Also planned today is a visit to Dastkar, a non-profit NGO established in 1981 that works to support traditional Indian craftspeople, many of them women, by promoting local art. Browse the works of these genuine artisans from nearby villages.
Overnight: Ranthambhore Kothi (B,L,D)
Day 9: Ranthambhore / Jaipur
After breakfast, enjoy one final game drive through Ranthambhore before lunch, and then drive to Jaipur, the "Pink City."
With an eclectic mixture of styles, Jaipur was carefully planned and arranged in a pattern of eight squares around a central square in the country's first urban grid.
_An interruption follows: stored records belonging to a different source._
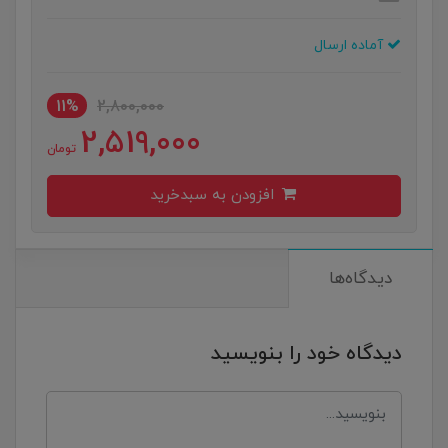
آماده ارسال
11%
2,800,000
2,519,000
تومان
افزودن به سبدخرید
دیدگاه‌ها
دیدگاه خود را بنویسید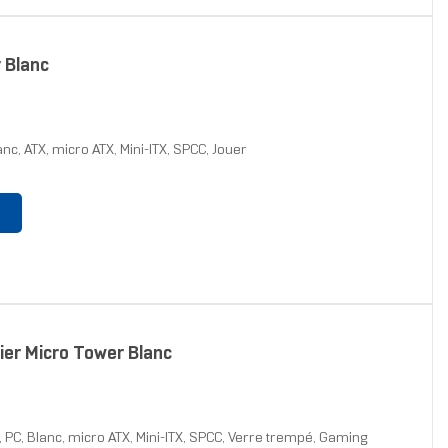
r Blanc
lanc, ATX, micro ATX, Mini-ITX, SPCC, Jouer
er Micro Tower Blanc
PC, Blanc, micro ATX, Mini-ITX, SPCC, Verre trempé, Gaming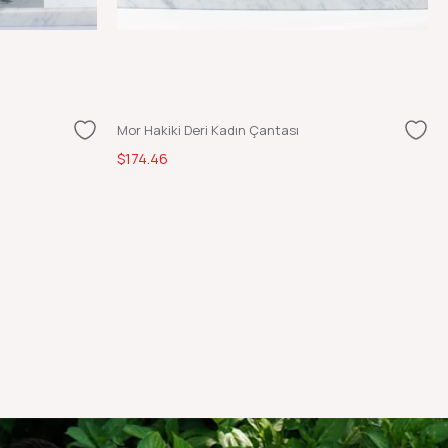
Mor Hakiki Deri Kadın Çantası
$174.46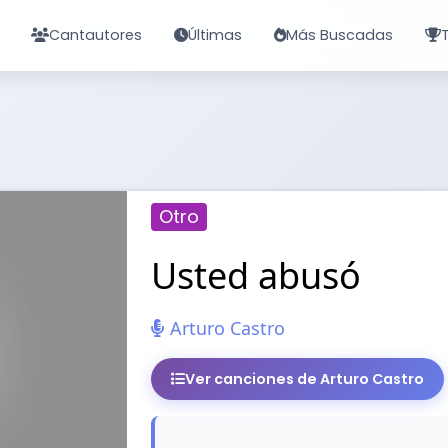
Cantautores
Últimas
Más Buscadas
Otro
Usted abusó
Arturo Castro
Ver canciones de Arturo Castro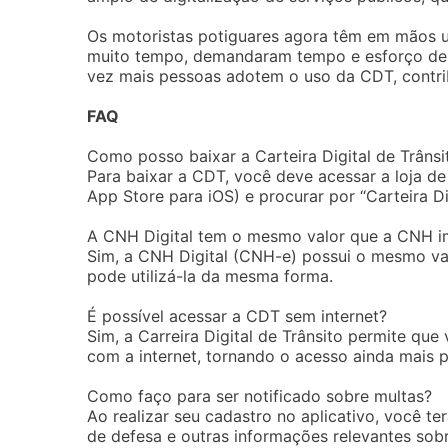
Os motoristas potiguares agora têm em mãos u
muito tempo, demandaram tempo e esforço desn
vez mais pessoas adotem o uso da CDT, contri
FAQ
Como posso baixar a Carteira Digital de Trânsi
Para baixar a CDT, você deve acessar a loja de
App Store para iOS) e procurar por “Carteira Di
A CNH Digital tem o mesmo valor que a CNH i
Sim, a CNH Digital (CNH-e) possui o mesmo val
pode utilizá-la da mesma forma.
É possível acessar a CDT sem internet?
Sim, a Carreira Digital de Trânsito permite q
com a internet, tornando o acesso ainda mais p
Como faço para ser notificado sobre multas?
Ao realizar seu cadastro no aplicativo, você te
de defesa e outras informações relevantes sobr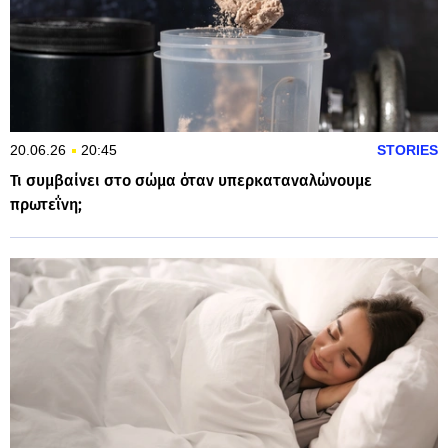
20.06.26
20:45
STORIES
Τι συμβαίνει στο σώμα όταν υπερκαταναλώνουμε
πρωτεΐνη;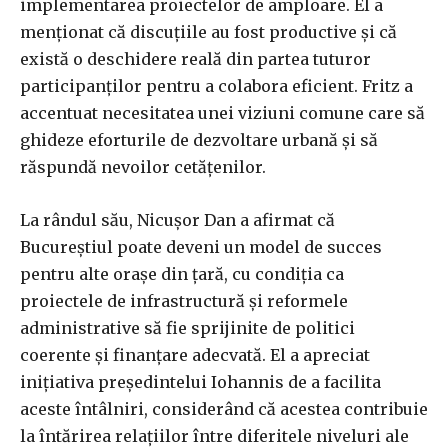
implementarea proiectelor de amploare. El a
menționat că discuțiile au fost productive și că
există o deschidere reală din partea tuturor
participanților pentru a colabora eficient. Fritz a
accentuat necesitatea unei viziuni comune care să
ghideze eforturile de dezvoltare urbană și să
răspundă nevoilor cetățenilor.
La rândul său, Nicușor Dan a afirmat că
Bucureștiul poate deveni un model de succes
pentru alte orașe din țară, cu condiția ca
proiectele de infrastructură și reformele
administrative să fie sprijinite de politici
coerente și finanțare adecvată. El a apreciat
inițiativa președintelui Iohannis de a facilita
aceste întâlniri, considerând că acestea contribuie
la întărirea relațiilor între diferitele niveluri ale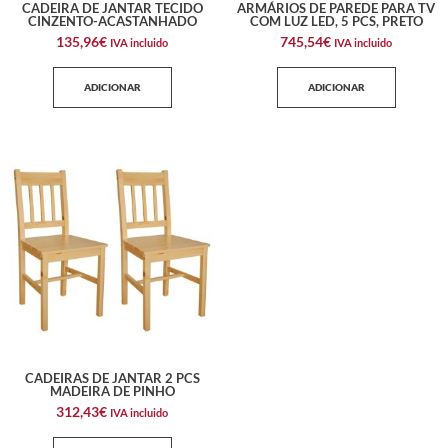
CADEIRA DE JANTAR TECIDO
ARMÁRIOS DE PAREDE PARA TV
CINZENTO-ACASTANHADO
COM LUZ LED, 5 PCS, PRETO
135,96
€
745,54
€
IVA incluido
IVA incluido
ADICIONAR
ADICIONAR
CADEIRAS DE JANTAR 2 PCS
MADEIRA DE PINHO
312,43
€
IVA incluido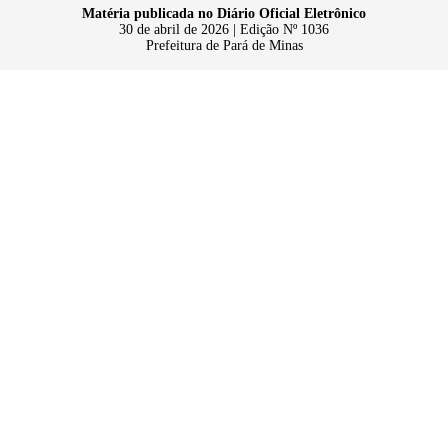
Matéria publicada no Diário Oficial Eletrônico
30 de abril de 2026 | Edição Nº 1036
Prefeitura de Pará de Minas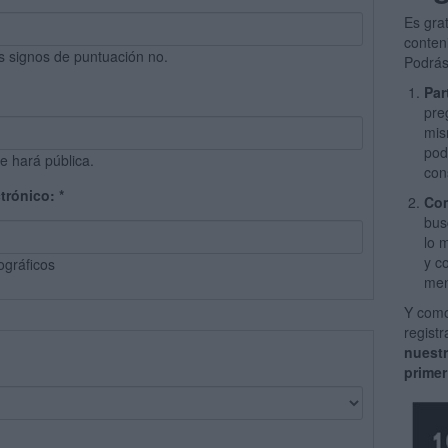
Es gra
conten
s signos de puntuación no.
Podrás
Par
pre
mis
pod
e hará pública.
con
ctrónico:
*
Com
bus
lo 
y c
ográficos
men
Y como
regist
nuest
primer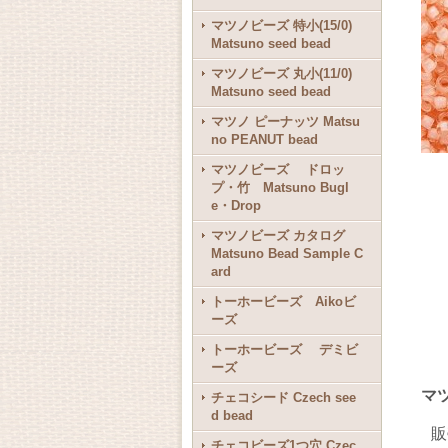
マツノビーズ 特小(15/0)
Matsuno seed bead
マツノビーズ 丸小(11/0)
Matsuno seed bead
マツノ ピーナッツ Matsu
no PEANUT bead
マツノビーズ ドロッ
プ・竹 Matsuno Bugl
e・Drop
マツノビーズ カタログ
Matsuno Bead Sample C
ard
トーホービーズ Aikoビ
ーズ
トーホービーズ デミビ
ーズ
マツ
チェコシード Czech see
d bead
販
チェコビーズ1つ穴 Czec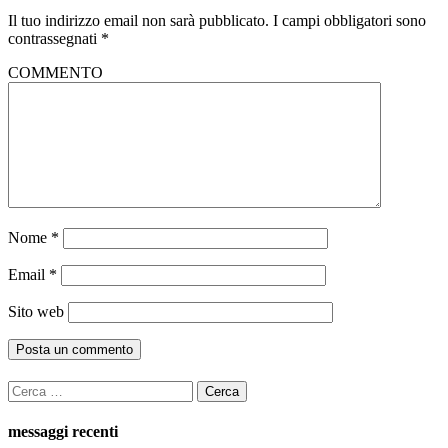
Il tuo indirizzo email non sarà pubblicato.
I campi obbligatori sono
contrassegnati
*
COMMENTO
Nome
*
Email
*
Sito web
Ricerca
per:
messaggi recenti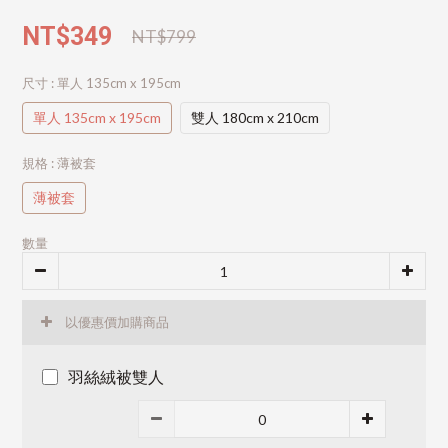
NT$349
NT$799
尺寸
: 單人 135cm x 195cm
單人 135cm x 195cm
雙人 180cm x 210cm
規格
: 薄被套
薄被套
數量
以優惠價加購商品
羽絲絨被雙人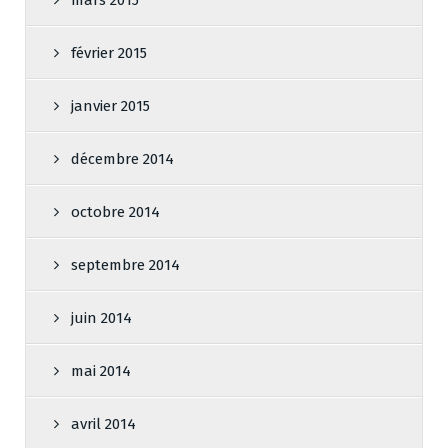
mars 2015
février 2015
janvier 2015
décembre 2014
octobre 2014
septembre 2014
juin 2014
mai 2014
avril 2014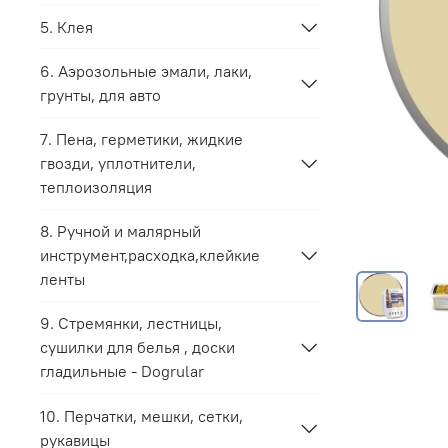
5. Клея
6. Аэрозольные эмали, лаки,
грунты, для авто
7. Пена, герметики, жидкие
гвозди, уплотнители,
теплоизоляция
8. Ручной и малярный
инструмент,расходка,клейкие
ленты
9. Стремянки, лестницы,
сушилки для белья , доски
гладильные - Dogrular
10. Перчатки, мешки, сетки,
рукавицы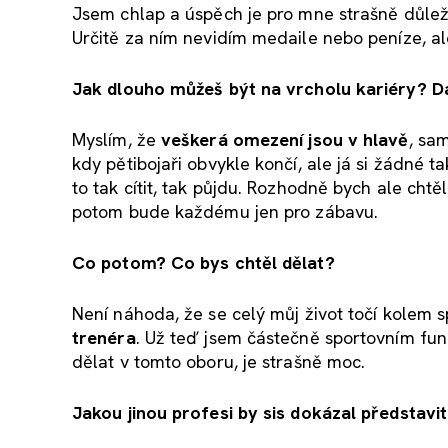
Jsem chlap a úspěch je pro mne strašně důle
Určitě za ním nevidím medaile nebo peníze, al
Jak dlouho můžeš být na vrcholu kariéry? D
Myslím, že
veškerá omezení jsou v hlavě
, sam
kdy pětibojaři obvykle končí, ale já si žádné t
to tak cítit, tak půjdu. Rozhodně bych ale chtě
potom bude každému jen pro zábavu.
Co potom? Co bys chtěl dělat?
Není náhoda, že se celý můj život točí kolem sp
trenéra
. Už teď jsem částečně sportovním fu
dělat v tomto oboru, je strašně moc.
Jakou jinou profesi by sis dokázal představit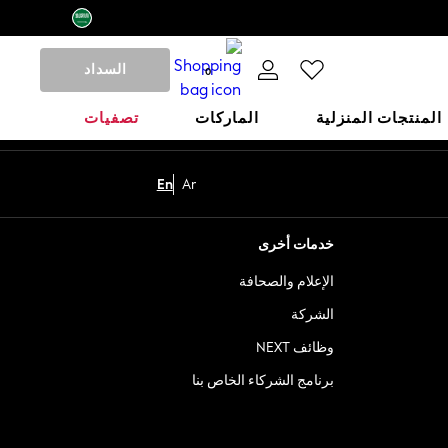
السداد
0
المنتجات المنزلية
الماركات
تصفيات
En
Ar
خدمات أخرى
الإعلام والصحافة
الشركة
وظائف NEXT
برنامج الشركاء الخاص بنا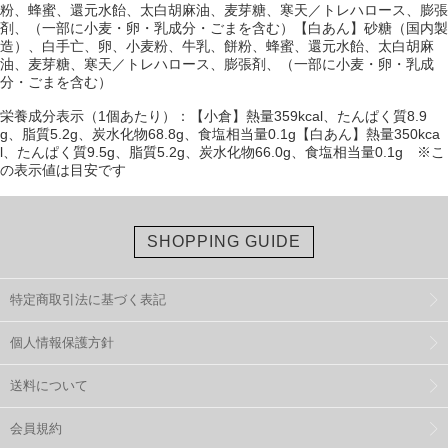
粉、蜂蜜、還元水飴、太白胡麻油、麦芽糖、寒天／トレハロース、膨張
剤、（一部に小麦・卵・乳成分・ごまを含む）【白あん】砂糖（国内製
造）、白手亡、卵、小麦粉、牛乳、餅粉、蜂蜜、還元水飴、太白胡麻
油、麦芽糖、寒天／トレハロース、膨張剤、（一部に小麦・卵・乳成
分・ごまを含む）
栄養成分表示（1個あたり）：【小倉】熱量359kcal、たんぱく質8.9
g、脂質5.2g、炭水化物68.8g、食塩相当量0.1g【白あん】熱量350kca
l、たんぱく質9.5g、脂質5.2g、炭水化物66.0g、食塩相当量0.1g ※こ
の表示値は目安です
SHOPPING GUIDE
特定商取引法に基づく表記
個人情報保護方針
送料について
会員規約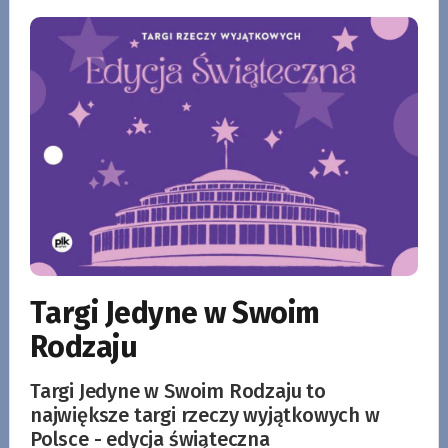
Targi Jedyne w Swoim
Rodzaju
Targi Jedyne w Swoim Rodzaju to
największe targi rzeczy wyjątkowych w
Polsce - edycja świąteczna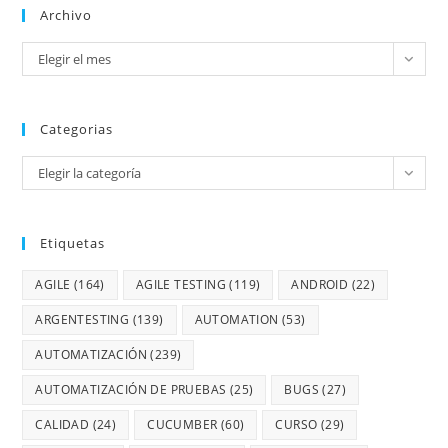
Archivo
Elegir el mes
Categorias
Elegir la categoría
Etiquetas
AGILE
(164)
AGILE TESTING
(119)
ANDROID
(22)
ARGENTESTING
(139)
AUTOMATION
(53)
AUTOMATIZACIÓN
(239)
AUTOMATIZACIÓN DE PRUEBAS
(25)
BUGS
(27)
CALIDAD
(24)
CUCUMBER
(60)
CURSO
(29)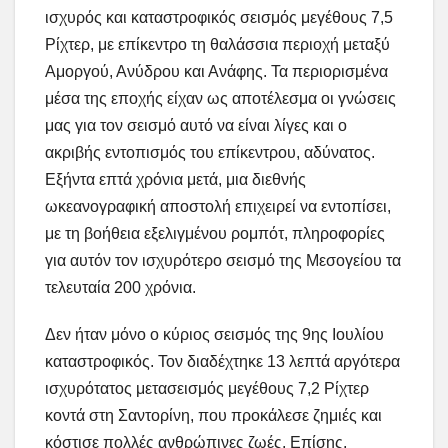
ισχυρός και καταστροφικός σεισμός μεγέθους 7,5
Ρίχτερ, με επίκεντρο τη θαλάσσια περιοχή μεταξύ
Αμοργού, Ανύδρου και Ανάφης. Τα περιορισμένα
μέσα της εποχής είχαν ως αποτέλεσμα οι γνώσεις
μας για τον σεισμό αυτό να είναι λίγες και ο
ακριβής εντοπισμός του επίκεντρου, αδύνατος.
Εξήντα επτά χρόνια μετά, μια διεθνής
ωκεανογραφική αποστολή επιχειρεί να εντοπίσει,
με τη βοήθεια εξελιγμένου ρομπότ, πληροφορίες
για αυτόν τον ισχυρότερο σεισμό της Μεσογείου τα
τελευταία 200 χρόνια.
Δεν ήταν μόνο ο κύριος σεισμός της 9ης Ιουλίου
καταστροφικός. Τον διαδέχτηκε 13 λεπτά αργότερα
ισχυρότατος μετασεισμός μεγέθους 7,2 Ρίχτερ
κοντά στη Σαντορίνη, που προκάλεσε ζημιές και
κόστισε πολλές ανθρώπινες ζωές. Επίσης,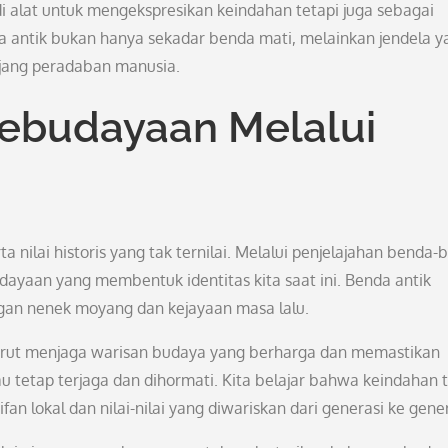
i alat untuk mengekspresikan keindahan tetapi juga sebagai
ya antik bukan hanya sekadar benda mati, melainkan jendela y
jang peradaban manusia.
Kebudayaan Melalui
a nilai historis yang tak ternilai. Melalui penjelajahan benda
dayaan yang membentuk identitas kita saat ini. Benda antik
an nenek moyang dan kejayaan masa lalu.
turut menjaga warisan budaya yang berharga dan memastikan
au tetap terjaga dan dihormati. Kita belajar bahwa keindahan 
an lokal dan nilai-nilai yang diwariskan dari generasi ke gener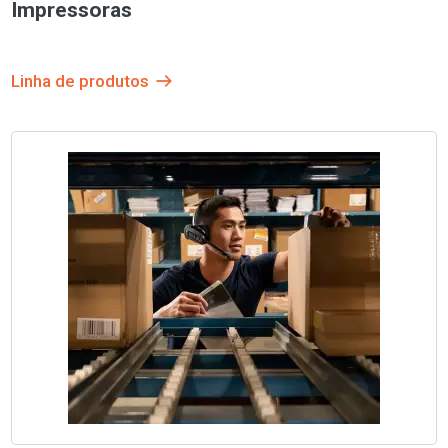
Impressoras
Linha de produtos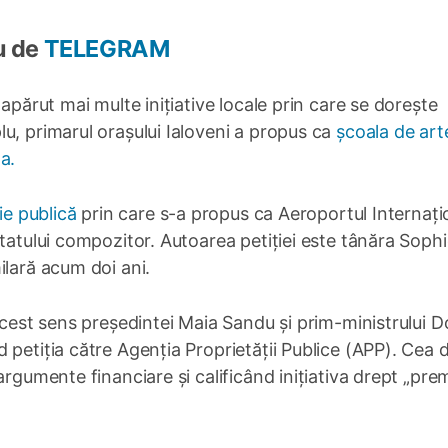
u de
TELEGRAM
apărut mai multe inițiative locale prin care se dorește
u, primarul orașului Ialoveni a propus ca
școala de art
a.
ie publică
prin care s-a propus ca Aeroportul Internați
etatului compozitor. Autoarea petiției este tânăra Soph
ilară acum doi ani.
acest sens președintei Maia Sandu și prim-ministrului D
 petiția către Agenția Proprietății Publice (APP). Cea d
argumente financiare și calificând inițiativa drept „pre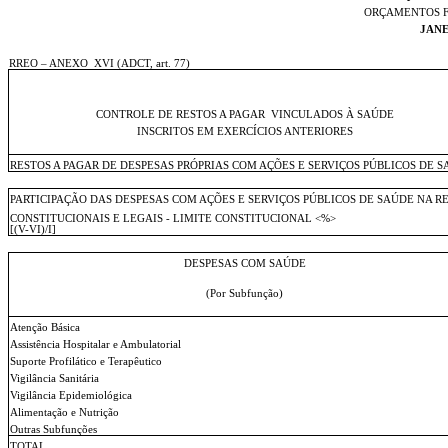
ORÇAMENTOS F
JANE
RREO – ANEXO
XVI (ADCT, art. 77)
CONTROLE DE RESTOS A PAGAR
VINCULADOS À SAÚDE
INSCRITOS EM EXERCÍCIOS ANTERIORES
RESTOS A PAGAR DE DESPESAS PRÓPRIAS COM AÇÕES E SERVIÇOS PÚBLICOS DE 
PARTICIPAÇÃO DAS DESPESAS COM AÇÕES E SERVIÇOS PÚBLICOS DE SAÚDE NA R
CONSTITUCIONAIS E LEGAIS - LIMITE CONSTITUCIONAL <%>
[(V-VI)/I]
DESPESAS COM SAÚDE
(Por Subfunção)
Atenção Básica
Assistência Hospitalar e Ambulatorial
Suporte Profilático e Terapêutico
Vigilância Sanitária
Vigilância Epidemiológica
Alimentação e Nutrição
Outras Subfunções
TOTAL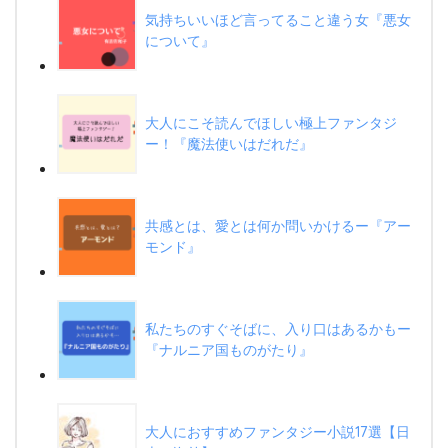
気持ちいいほど言ってること違う女『悪女
について』
大人にこそ読んでほしい極上ファンタジ
ー！『魔法使いはだれだ』
共感とは、愛とは何か問いかけるー『アー
モンド』
私たちのすぐそばに、入り口はあるかもー
『ナルニア国ものがたり』
大人におすすめファンタジー小説17選【日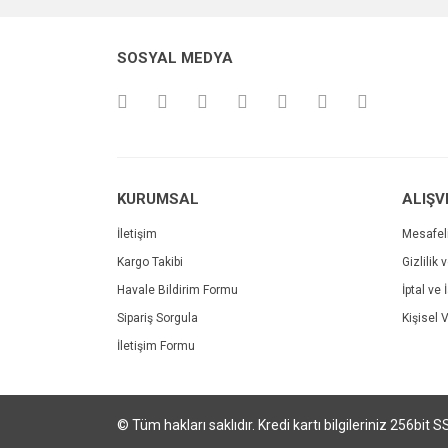
Ürün açıklamasında eksik bilgiler bulunuyor.
Ürün bilgilerinde hatalar bulunuyor.
SOSYAL MEDYA
Ürün fiyatı diğer sitelerden daha pahalı.
Bu ürüne benzer farklı alternatifler olmalı.
KURUMSAL
ALIŞV
İletişim
Mesafel
Kargo Takibi
Gizlilik 
Havale Bildirim Formu
İptal ve 
Sipariş Sorgula
Kişisel V
İletişim Formu
© Tüm hakları saklıdır. Kredi kartı bilgileriniz 256bit S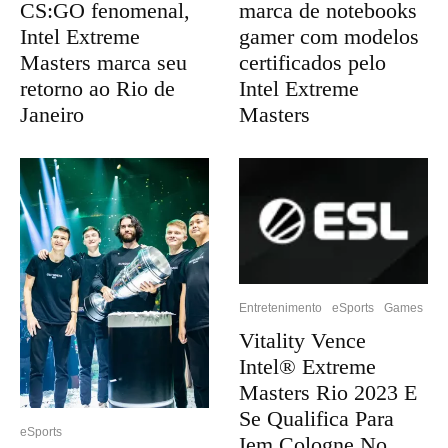
CS:GO fenomenal,
marca de notebooks
Intel Extreme
gamer com modelos
Masters marca seu
certificados pelo
retorno ao Rio de
Intel Extreme
Janeiro
Masters
Entretenimento
eSports
Games
Vitality Vence
Intel® Extreme
Masters Rio 2023 E
Se Qualifica Para
eSports
Iem Cologne No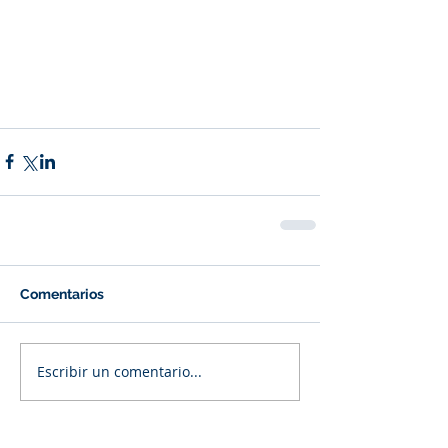
Comentarios
Escribir un comentario...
It was later painted terra-cotta pink, the traditional color of welcome, in honor of Prince Albert. All buildings facing the main street within city walls must maintain the pink color. See how this pink joins with a rainbow of other colors from flower-market and vendor stalls. Jaipur is a labyrinth of bazaars, grand palaces, and magnificent forts revealing both a majestic past and some modern-day problems common to India.
Overnight: Raj Palace (B,L,D)
Day 10: Jaipur
Stop at the pink-sandstone Hawa Mahal, or Palace of the Winds, Jaipur's most famous building. Exhibiting a unique combination of Mughal and Rajput architectural styles, this UNESCO World Heritage attraction in the midst of a bustling street and market is a striking five-story palace with more than 900 windows. The Hawa Mahal was built to allow royal women a way to observe those entering Jaipur yet remain unseen behind latticed screens.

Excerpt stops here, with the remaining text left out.